■ What you have to do ■
Leave every picture out, and write out the remaining entries exactly.

■ Data supplied ■

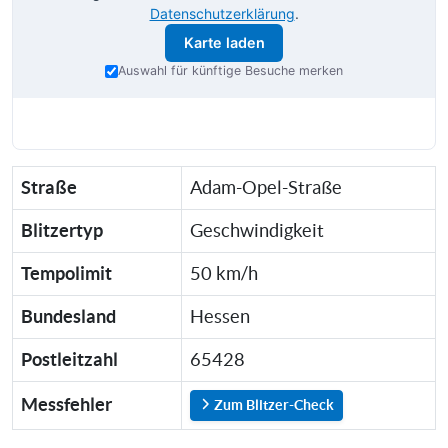
Datenschutzerklärung
.
Karte laden
Auswahl für künftige Besuche merken
Straße
Adam-Opel-Straße
Blitzertyp
Geschwindigkeit
Tempolimit
50 km/h
Bundesland
Hessen
Postleitzahl
65428
Messfehler
Zum Blitzer-Check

■ Written reply ■
Datenschutzerklärung
.
Karte laden
Auswahl für künftige Besuche merken
Straße
Adam-Opel-Straße
Blitzertyp
Geschwindigkeit
Tempolimit
50 km/h
Bundesland
Hessen
Postleitzahl
65428
Messfehler
Zum Blitzer-Check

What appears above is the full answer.